En 1967, l'inspection générale des finances déclare la gestion personnelle de M. Langlois absolument incompatible avec la dimension prise par l'institution et avec l'importance de l'engagement financier et moral de l'État. De début février à fin avril 1968, se déroule l'affaire Langlois, une tentative du ministère de la culture d'évincer Henri LANGLOIS. Il conserve finalement sa place, après avoir démontré beaucoup d'habileté pour trouver des soutiens.

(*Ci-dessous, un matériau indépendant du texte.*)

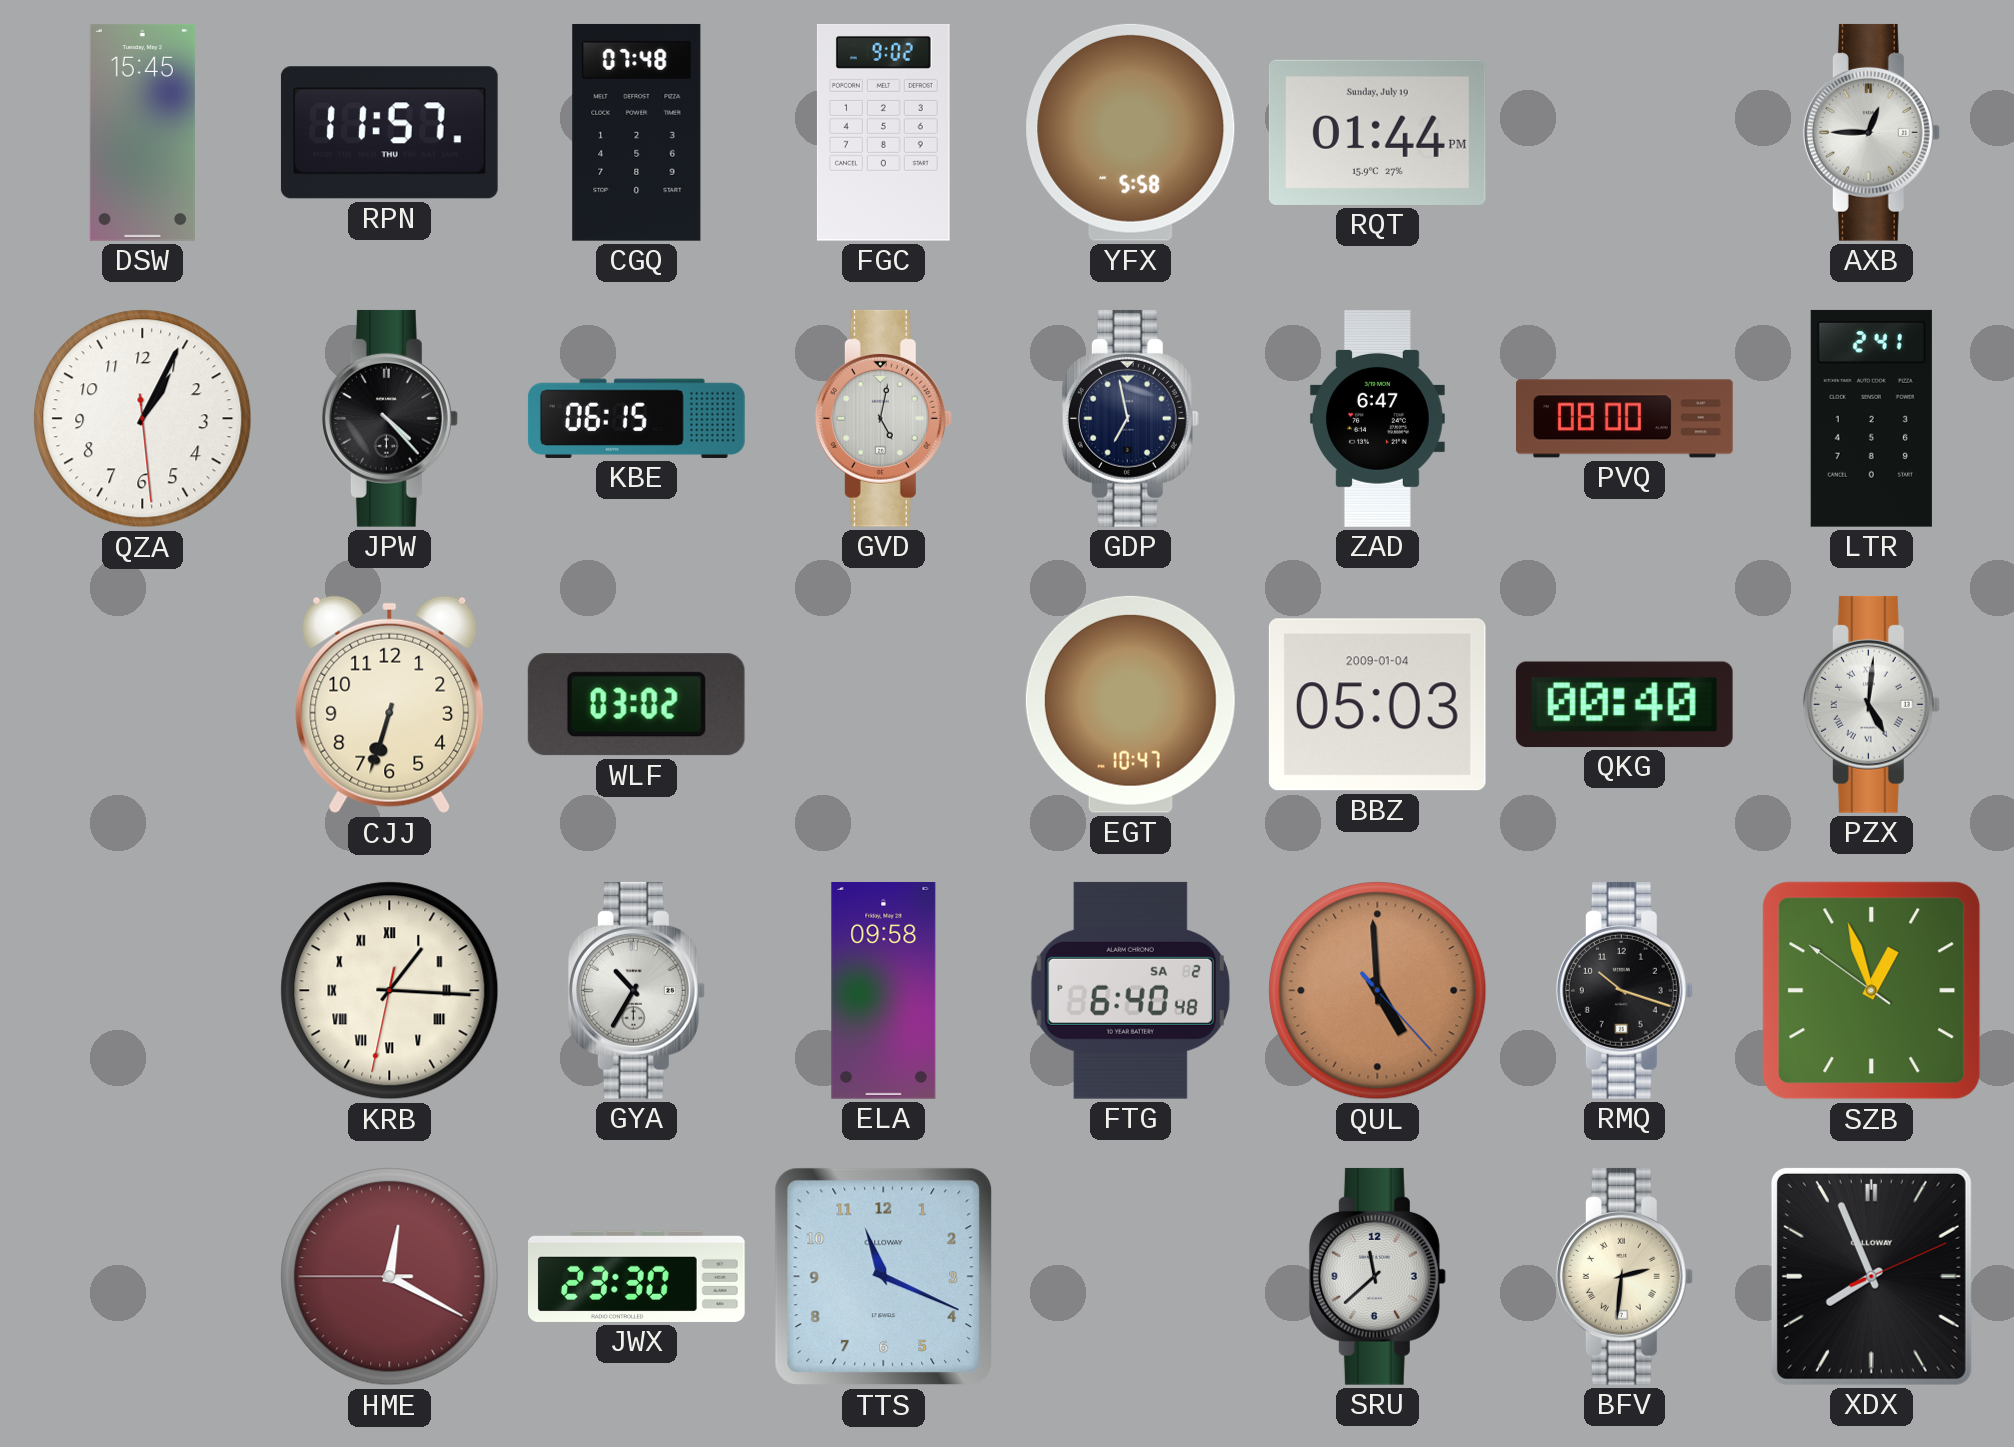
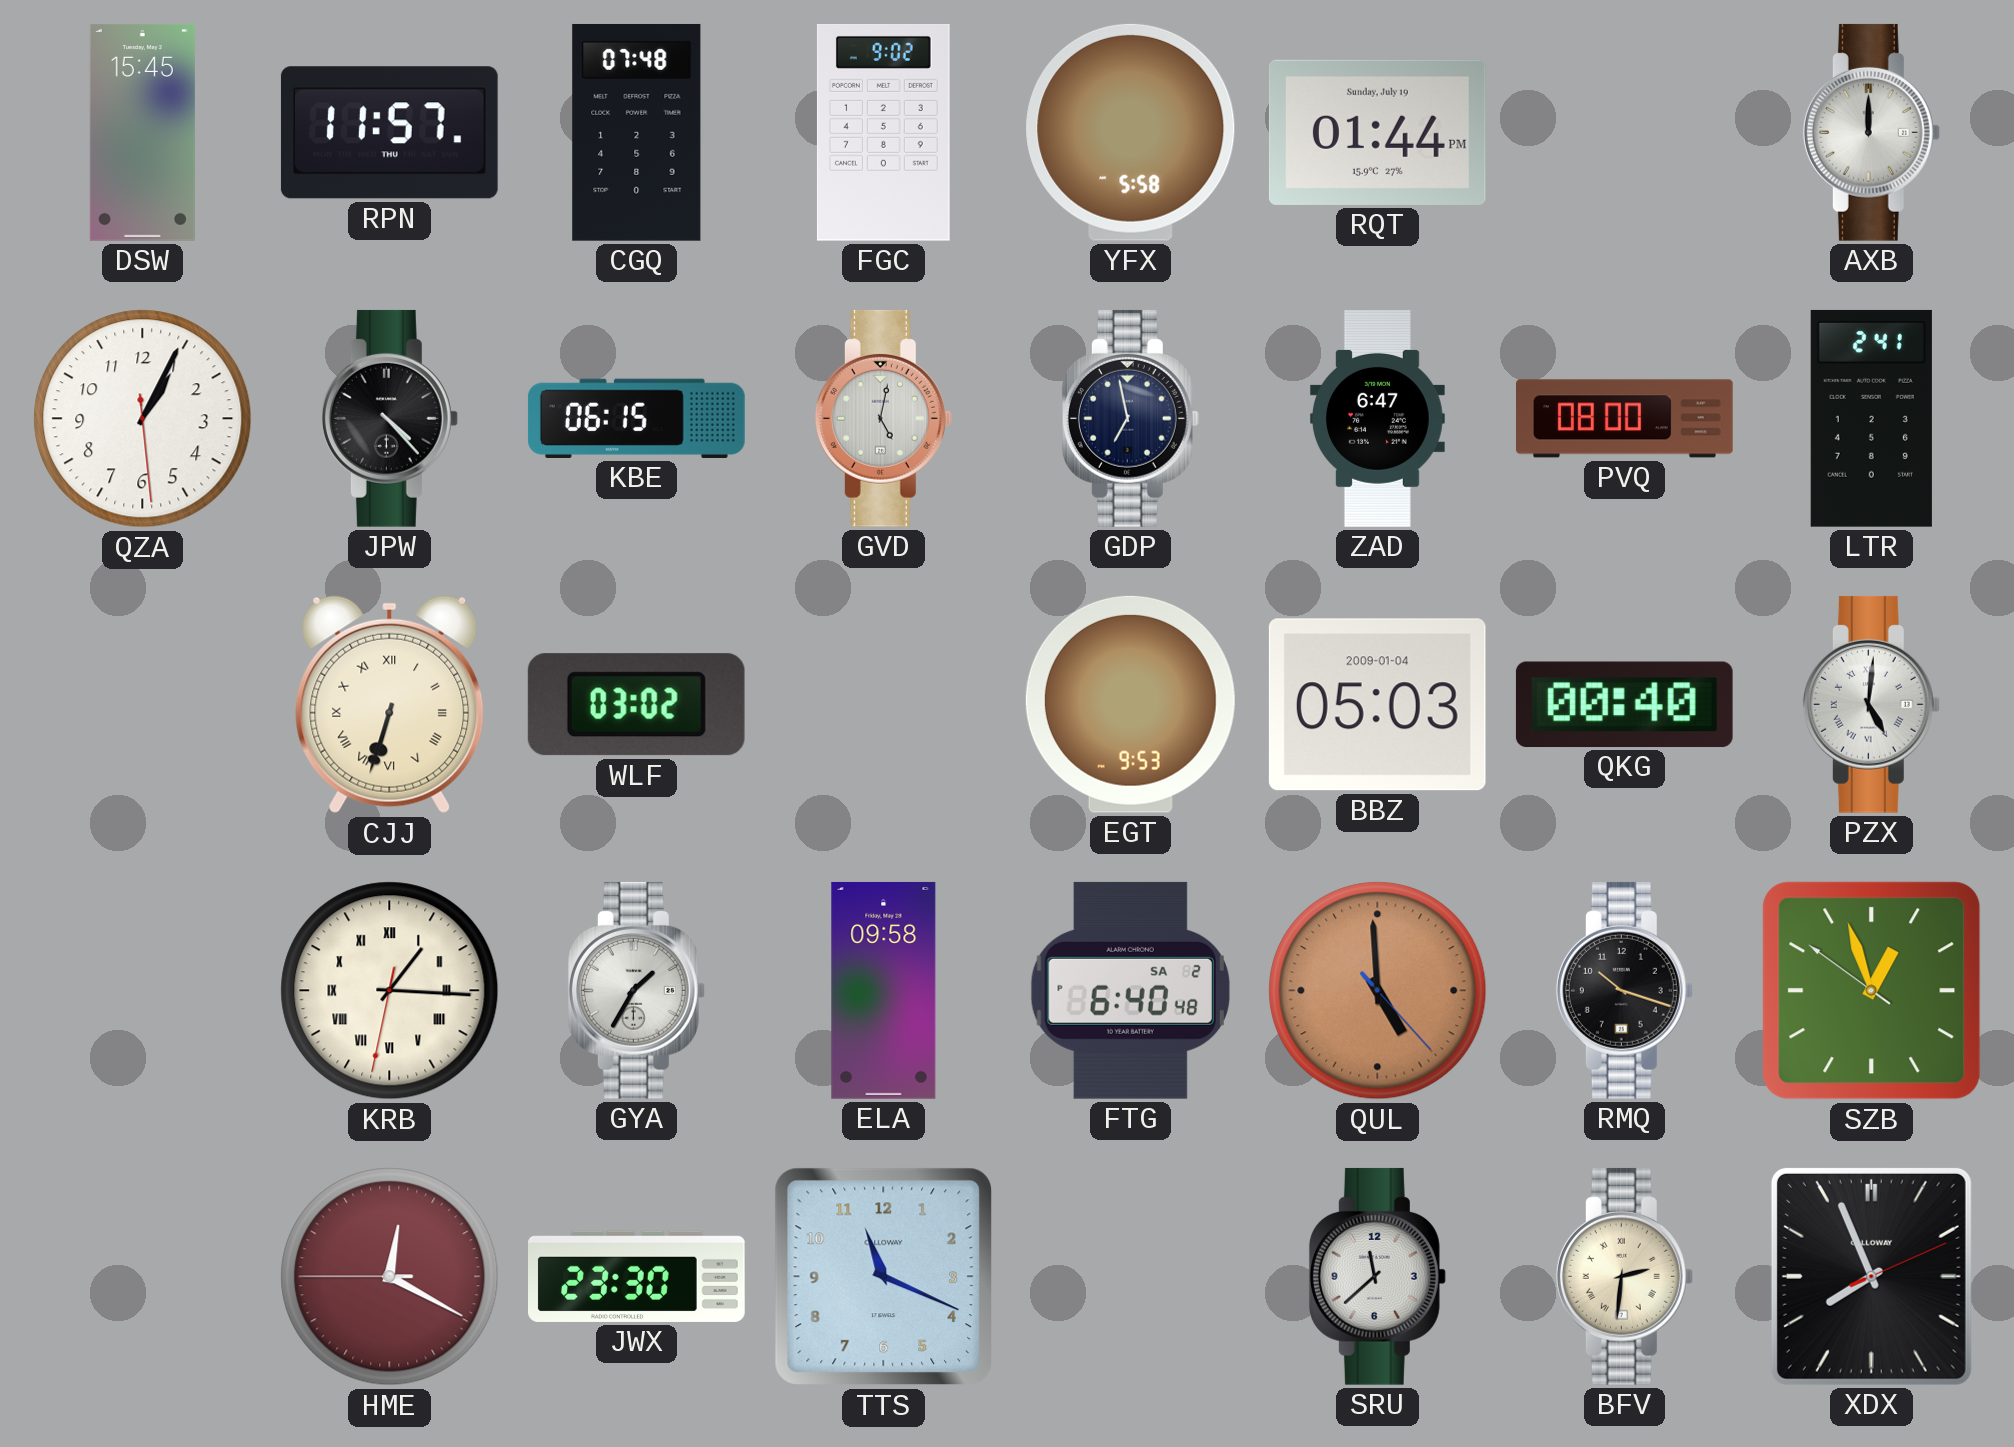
AXB: 12:45 -> 12:00
CJJ numerals: Arabic -> Roman
EGT: 10:47 -> 9:53
GYA: 10:35 -> 1:35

Aujourd'hui la Cinémathèque Française est toujours une association de droit privé (loi 1901), mais elle est financée et contrôlée par l'État.

Les derniers honneurs

Henri LANGLOIS avait tissé des relations dans le monde entier, qu’il s’agisse des responsables de cinémathèques étrangères ou de l’élite des metteurs en scène et producteurs. Cette dimension internationale est démontrée par l’Oscar d’honneur qu’il a reçu le 2 avril 1974, à Hollywood, For his devotion to the art of film, his massive contributions in preserving its past and his unswerving faith in its future. C'était la première fois qu'un responsable d'une cinémathèque obtenait une aussi haute distinction.

1974 remise de l'Oscar
Hollywood, le 2 avril 1974, remise de l'Oscar d'honneur
de g. à dr. Gene KELLY, Henri LANGLOIS, Jack VALENTI (président Motion Picture Association of America)

Le décès

Personne n'imaginait que la mort le guettait et pourtant… Henri n'avait aucune hygiène de vie. Il fumait beaucoup et mangeait énormément, sans retenue et sans discernement. Il dormait peu et passait plus de quinze heures par jour assis à visionner des films ou composer des programmations. (un collaborateur)

Dans la nuit du 12 au 13 janvier 1977, Langlois travaille chez lui à des projets de programmation, quand il est terrassé par une crise cardiaque. Il avait 62 ans.